# Task description
Pictures in the records are to be excluded from an otherwise exact copy.
*** Opening Provided information ***
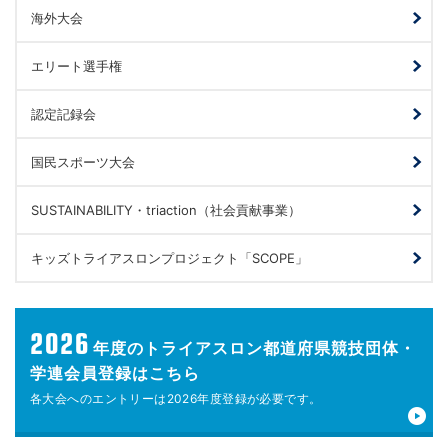
海外大会
エリート選手権
認定記録会
国民スポーツ大会
SUSTAINABILITY・triaction（社会貢献事業）
キッズトライアスロンプロジェクト「SCOPE」
2026
年度の
トライアスロン都道府県競技団体・
学連会員登録はこちら
各大会へのエントリーは
2026年度登録が
必要です。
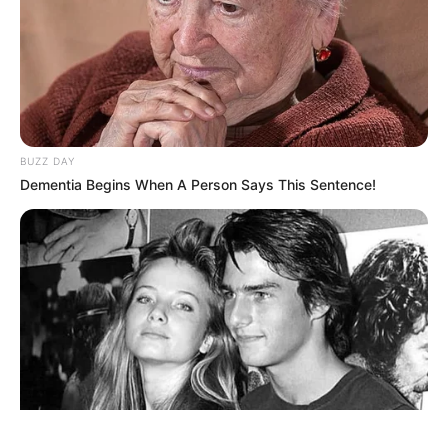
BUZZ DAY
ΤΑΥΤΟΤΗΤΑ ΚΑΙ ΕΠΙΚΟΙΝΩΝΙΑ
ΟΡΟΙ ΧΡΗΣΗΣ
Dementia Begins When A Person Says This Sentence!
© 2025 EVIANEWS του Γιώργου Κουτσελίνη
*** Closing Provided information ***
# Answer to this exercise
海外大会
エリート選手権
認定記録会
国民スポーツ大会
SUSTAINABILITY・triaction（社会貢献事業）
キッズトライアスロンプロジェクト「SCOPE」
2026
年度の
トライアスロン都道府県競技団体・
学連会員登録はこちら
各大会へのエントリーは
2026年度登録が
必要です。
BUZZ DAY
ΤΑΥΤΟΤΗΤΑ ΚΑΙ ΕΠΙΚΟΙΝΩΝΙΑ
ΟΡΟΙ ΧΡΗΣΗΣ
Dementia Begins When A Person Says This Sentence!
© 2025 EVIANEWS του Γιώργου Κουτσελίνη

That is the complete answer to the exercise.